Merging PDFs combines several files into one document. Add your PDFs, drag them into the order you want, and press Merge — the new file downloads instantly. It all happens in your browser, so nothing is uploaded and your documents stay private.
Because the whole process runs on your device, your files never leave your computer — there is no upload, no server copy, and nothing to delete afterwards. That makes it safe for contracts, statements and anything confidential, and it still works on a slow connection.
Does merging PDFs reduce the quality of the pages?No. Merging copies each page exactly as it is into one combined file, so text stays selectable and images keep their original resolution. It only stitches documents together; it does not re-encode or compress anything, so the result looks identical to the originals.
Can I change the order of the files before combining them?Yes. Drag the files into the order you want before you merge, and that becomes the page order in the final PDF. Reordering first saves you from re-exporting, since the merge follows the sequence on screen exactly.
Will the bookmarks and clickable links survive the merge?Internal text, hyperlinks, and most page-level features carry over because the pages are copied whole. Some document-level bookmarks (outlines) from the original files may not be preserved, so check the table of contents in the merged file if you relied on it.

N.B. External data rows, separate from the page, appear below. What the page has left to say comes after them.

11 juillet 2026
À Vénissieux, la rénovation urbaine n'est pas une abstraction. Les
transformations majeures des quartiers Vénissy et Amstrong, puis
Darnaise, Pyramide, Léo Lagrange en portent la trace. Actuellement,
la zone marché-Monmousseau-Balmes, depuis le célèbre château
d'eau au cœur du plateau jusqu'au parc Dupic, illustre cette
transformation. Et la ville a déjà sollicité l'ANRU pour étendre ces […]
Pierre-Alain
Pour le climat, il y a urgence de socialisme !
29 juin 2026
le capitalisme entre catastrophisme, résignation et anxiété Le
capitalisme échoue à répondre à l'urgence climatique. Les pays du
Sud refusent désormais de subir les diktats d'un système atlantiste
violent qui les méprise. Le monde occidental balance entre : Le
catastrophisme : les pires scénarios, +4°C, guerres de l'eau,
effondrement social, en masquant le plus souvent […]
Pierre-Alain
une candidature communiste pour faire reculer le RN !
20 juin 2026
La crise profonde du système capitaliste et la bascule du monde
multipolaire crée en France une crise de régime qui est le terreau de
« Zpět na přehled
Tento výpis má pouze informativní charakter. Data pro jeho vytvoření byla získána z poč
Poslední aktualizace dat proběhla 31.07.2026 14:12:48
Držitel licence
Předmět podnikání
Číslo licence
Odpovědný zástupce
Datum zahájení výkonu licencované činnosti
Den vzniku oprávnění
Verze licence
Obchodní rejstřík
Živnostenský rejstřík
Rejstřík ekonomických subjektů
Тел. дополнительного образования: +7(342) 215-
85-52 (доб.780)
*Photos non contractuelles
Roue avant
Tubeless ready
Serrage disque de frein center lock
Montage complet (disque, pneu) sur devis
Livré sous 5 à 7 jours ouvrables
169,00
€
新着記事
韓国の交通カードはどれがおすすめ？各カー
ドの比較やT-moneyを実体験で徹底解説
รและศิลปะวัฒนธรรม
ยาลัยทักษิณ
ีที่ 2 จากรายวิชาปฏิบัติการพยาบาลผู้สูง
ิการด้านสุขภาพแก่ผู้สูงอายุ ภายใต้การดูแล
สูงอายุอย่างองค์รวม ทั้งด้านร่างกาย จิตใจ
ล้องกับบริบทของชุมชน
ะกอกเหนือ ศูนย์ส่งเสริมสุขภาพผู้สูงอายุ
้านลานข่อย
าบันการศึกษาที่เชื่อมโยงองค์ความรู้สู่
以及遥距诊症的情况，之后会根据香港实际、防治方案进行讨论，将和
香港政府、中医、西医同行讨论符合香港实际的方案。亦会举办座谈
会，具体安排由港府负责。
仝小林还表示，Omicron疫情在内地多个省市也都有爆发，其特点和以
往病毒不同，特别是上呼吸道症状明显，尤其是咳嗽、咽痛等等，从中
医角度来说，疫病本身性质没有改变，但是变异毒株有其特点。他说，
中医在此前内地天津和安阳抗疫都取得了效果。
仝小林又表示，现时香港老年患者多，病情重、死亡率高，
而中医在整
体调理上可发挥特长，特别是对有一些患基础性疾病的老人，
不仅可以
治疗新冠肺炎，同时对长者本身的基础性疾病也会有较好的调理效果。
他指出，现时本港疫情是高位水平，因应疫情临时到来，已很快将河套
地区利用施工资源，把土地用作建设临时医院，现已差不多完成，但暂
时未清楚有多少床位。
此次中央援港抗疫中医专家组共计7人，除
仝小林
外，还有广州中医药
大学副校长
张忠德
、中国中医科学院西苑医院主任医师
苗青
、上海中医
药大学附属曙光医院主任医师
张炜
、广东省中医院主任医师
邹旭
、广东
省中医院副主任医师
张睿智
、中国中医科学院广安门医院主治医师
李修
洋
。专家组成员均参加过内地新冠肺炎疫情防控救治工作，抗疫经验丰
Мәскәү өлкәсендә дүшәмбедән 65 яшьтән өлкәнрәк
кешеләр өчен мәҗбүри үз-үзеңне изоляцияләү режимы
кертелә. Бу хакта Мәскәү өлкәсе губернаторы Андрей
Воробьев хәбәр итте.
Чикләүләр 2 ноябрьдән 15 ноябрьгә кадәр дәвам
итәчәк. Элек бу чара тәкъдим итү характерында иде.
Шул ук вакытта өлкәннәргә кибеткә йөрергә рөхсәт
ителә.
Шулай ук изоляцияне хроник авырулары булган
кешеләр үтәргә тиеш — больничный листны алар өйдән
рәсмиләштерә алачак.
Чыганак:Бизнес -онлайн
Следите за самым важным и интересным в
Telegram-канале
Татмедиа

Is there a limit to how many PDFs I can combine at once?There is no fixed daily limit, just a sensible per-batch cap so your browser stays responsive. Because the whole job runs on your own device and nothing is uploaded, very large or numerous files are bounded mainly by your computer memory.
Are my documents uploaded to a server when I merge them?No. The merge happens entirely in your browser, so the files never leave your device and nothing is stored. That makes it safe for contracts, statements, and other confidential PDFs you would not want sent anywhere.